The paper excerpted below was written in May this year by Soham Kacker [University of Oxford] and myself, and illustrated beautifully by Chippy Diac Vivekanandah [Studio Bristletoe]–for the 2024 Oxford Food Symposium on “Gardens, Flowers, and Fruit.” Our session itself happens online on July 19, 4pm BST, in case this teaser tempts you all enough to get (admittedly somewhat pricey) tickets and join the conversation.
I believe I speak for both my co-authors when I say that this was perhaps the happiest, even most joyous, piece of writing & creating we ever did. And for me, it was preparation for a visit to Kedarnath and Badrinath in the Garhwal Himalaya, where I met the very daruka trees that create one of the most profound settings for Siva’s dance, rudraksha, and more. That was a yatra, not an ethnobotanical foray–but still, the cycle was complete.
1. Kuśasthalī, or the forest in time
NAture as botanical material, constituted of plants, flowers, leaves, trees, whole gardens or entire forests, plays an abundant role in Hindu narrative and worship traditions—but is rarely the focus of specific scholarly attention. Attending to that gap, this essay seeks Śiva’s garden or, more accurately, a botanical landscape in which to place Śiva, because forests, plants, and flowers can be called upon to present particular views of Śaiva or Śiva-centric cosmology. Śiva takes many colourful forms in Hindu stories: he is the wild and fierce Rudra who glows in fire-reds; the great mountain-dwelling ascetic, white and pure; the blue-throated swallower of poisons; the compassionate and beautiful God bedecked with garlands of golden yellow karnikā. What if botanical stories and insights from Śaiva texts could be gathered—what would gardens grown of those plants look like? And what might these tell of Śaiva ways of knowing and being?

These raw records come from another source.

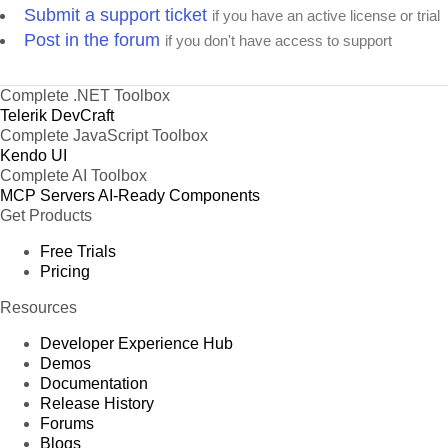
Submit a support ticket
if you have an active license or trial
Post in the forum
if you don't have access to support
Complete .NET Toolbox
Telerik DevCraft
Complete JavaScript Toolbox
Kendo UI
Complete AI Toolbox
MCP Servers
AI-Ready Components
Get Products
Free Trials
Pricing
Resources
Developer Experience Hub
Demos
Documentation
Release History
Forums
Blogs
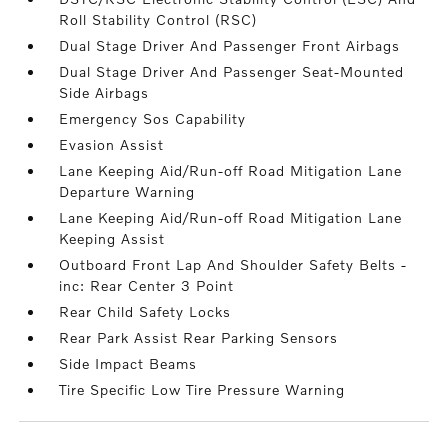
Roll Stability Control (RSC)
Dual Stage Driver And Passenger Front Airbags
Dual Stage Driver And Passenger Seat-Mounted
Side Airbags
Emergency Sos Capability
Evasion Assist
Lane Keeping Aid/Run-off Road Mitigation Lane
Departure Warning
Lane Keeping Aid/Run-off Road Mitigation Lane
Keeping Assist
Outboard Front Lap And Shoulder Safety Belts -
inc: Rear Center 3 Point
Rear Child Safety Locks
Rear Park Assist Rear Parking Sensors
Side Impact Beams
Tire Specific Low Tire Pressure Warning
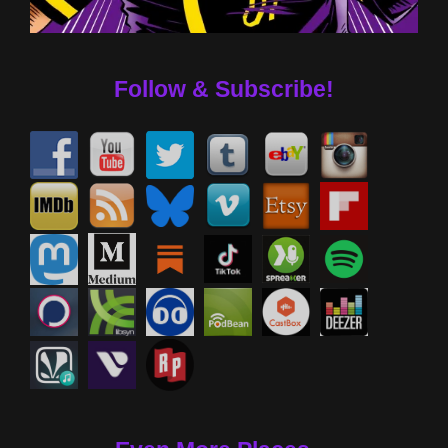
Follow & Subscribe!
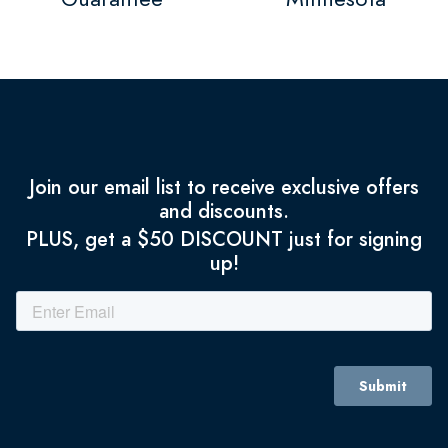
Join our email list to receive exclusive offers
and discounts.
PLUS, get a $50 DISCOUNT just for signing
up!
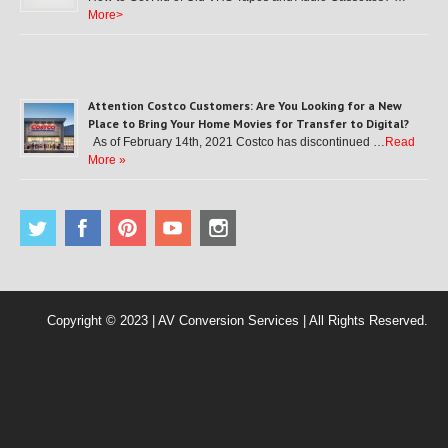
More>
Attention Costco Customers: Are You Looking for a New
Place to Bring Your Home Movies for Transfer to Digital?
As of February 14th, 2021 Costco has discontinued …
Read
More »
Copyright © 2023 | AV Conversion Services | All Rights Reserved.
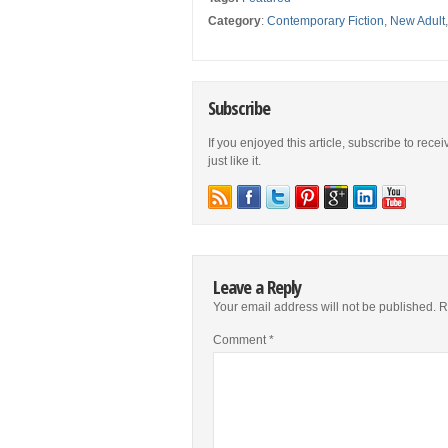
Category
:
Contemporary Fiction
,
New Adult
Subscribe
If you enjoyed this article, subscribe to rece
just like it.
Leave a Reply
Your email address will not be published.
R
Comment
*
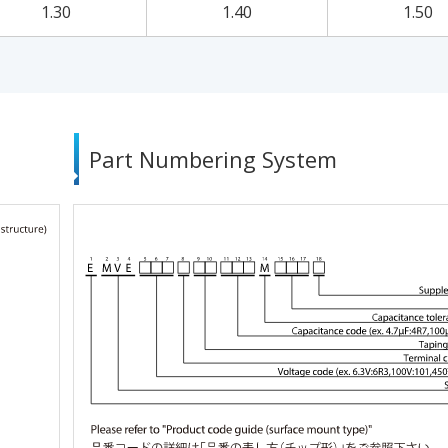
1.30
1.40
1.50
Part Numbering System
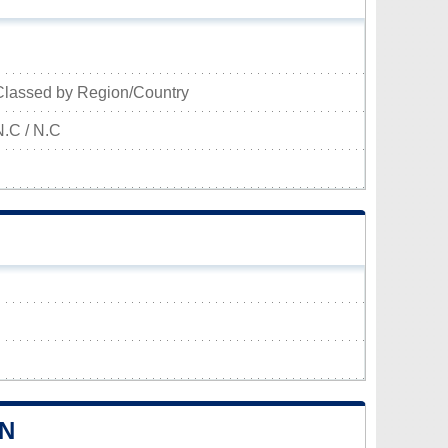
Classed by Region/Country
N.C / N.C
HN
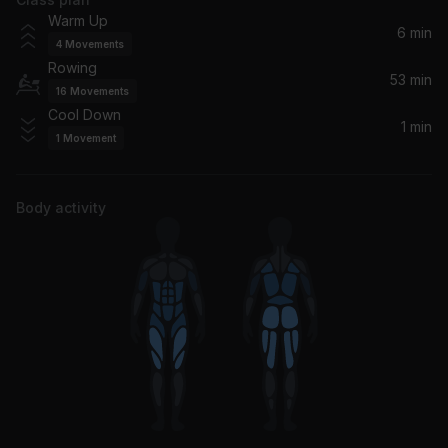
Best of You
Warm Up
Foo Fighters
6 min
4
Movements
Rowing
You Don't Know How It Feels
53 min
16
Movements
Tom Petty
Cool Down
1 min
1
Movement
Alive (2004 Remix)
Pearl Jam
Body activity
Gimme All Your Lovin'
ZZ Top
Hard Sun
Eddie Vedder
Brother (feat. Gavin DeGraw) (feat. Gavin DeGraw)
NEEDTOBREATHE, Gavin DeGraw
I Won't Back Down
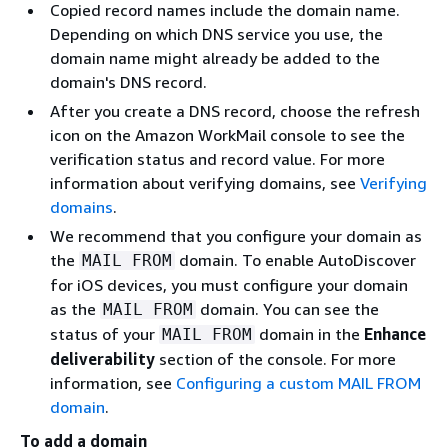
Copied record names include the domain name.
Depending on which DNS service you use, the
domain name might already be added to the
domain's DNS record.
After you create a DNS record, choose the refresh
icon on the Amazon WorkMail console to see the
verification status and record value. For more
information about verifying domains, see
Verifying
domains
.
We recommend that you configure your domain as
the
domain. To enable AutoDiscover
MAIL FROM
for iOS devices, you must configure your domain
as the
domain. You can see the
MAIL FROM
status of your
domain in the
Enhance
MAIL FROM
deliverability
section of the console. For more
information, see
Configuring a custom MAIL FROM
domain
.
To add a domain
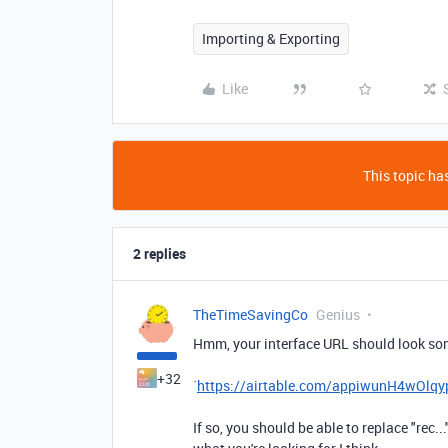
Importing & Exporting
Like
This topic has
2 replies
TheTimeSavingCo
Genius
Hmm, your interface URL should look some
+32
`
https://airtable.com/appiwunH4wO
If so, you should be able to replace "rec..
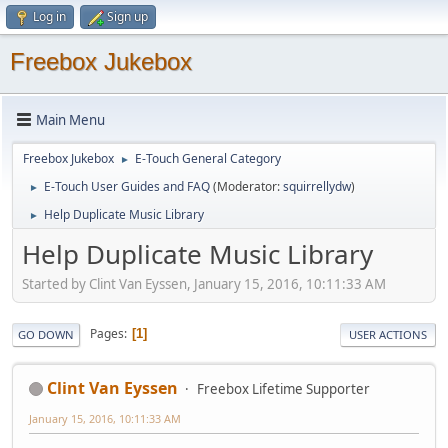
Log in
Sign up
Freebox Jukebox
Main Menu
Freebox Jukebox
E-Touch General Category
►
E-Touch User Guides and FAQ
(Moderator:
squirrellydw
)
►
Help Duplicate Music Library
►
Help Duplicate Music Library
Started by Clint Van Eyssen, January 15, 2016, 10:11:33 AM
Pages
1
GO DOWN
USER ACTIONS
Clint Van Eyssen
Freebox Lifetime Supporter
January 15, 2016, 10:11:33 AM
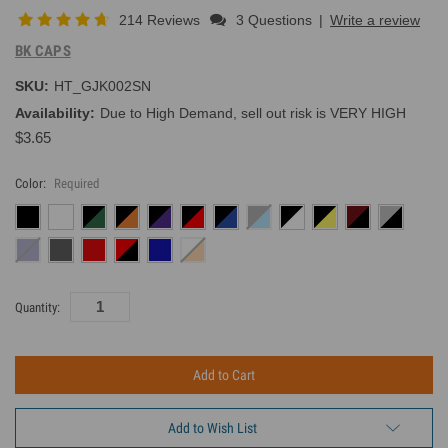
214 Reviews
3 Questions
|
Write a review
BK CAPS
SKU:
HT_GJK002SN
Availability:
Due to High Demand, sell out risk is VERY HIGH
$3.65
Color:
Required
Current
Quantity:
Inventory:
Add to Wish List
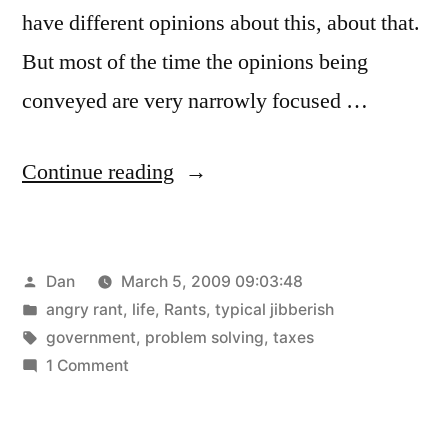
have different opinions about this, about that.
But most of the time the opinions being
conveyed are very narrowly focused …
“Why
Continue reading
can’t
we
Posted
Dan
March 5, 2009 09:03:48
just
by
Posted
angry rant
,
life
,
Rants
,
typical jibberish
use
in
Tags:
government
,
problem solving
,
taxes
common
on
1 Comment
Why
sense?”
can’t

No sooner had we posed the question than we found ourselves in a forest. Methodologically, this was simply the immense and dense thicket of Saiva texts through which we now needed to chart a course. Śaiva literature is comprised of a vast number of works of varying length and complexity, accrued over centuries from different parts of the country, encompassing several lay and initiate traditions, and including devotional expressions as much as doctrinal and practical exegeses. We have tended to rely less on texts expounding Śaiva philosophies and more on literary, devotional, and practice-oriented sources, as it is largely there that engagements with the plant world gain importance. We draw mostly from Purāṇic sources, rich in story and mythology, and on Mantramārga [‘the path of mantras’] sources within initiate traditions, particularly Śaiva Siddhānta [‘the conclusive truth about Śiva’] and (generally South Indian) devotionalism, as each has shaped what we could call ‘everyday Śaivism’ and each contains, as we read it, a garden. We also reference Vedic and other ascetic traditions were pertinent.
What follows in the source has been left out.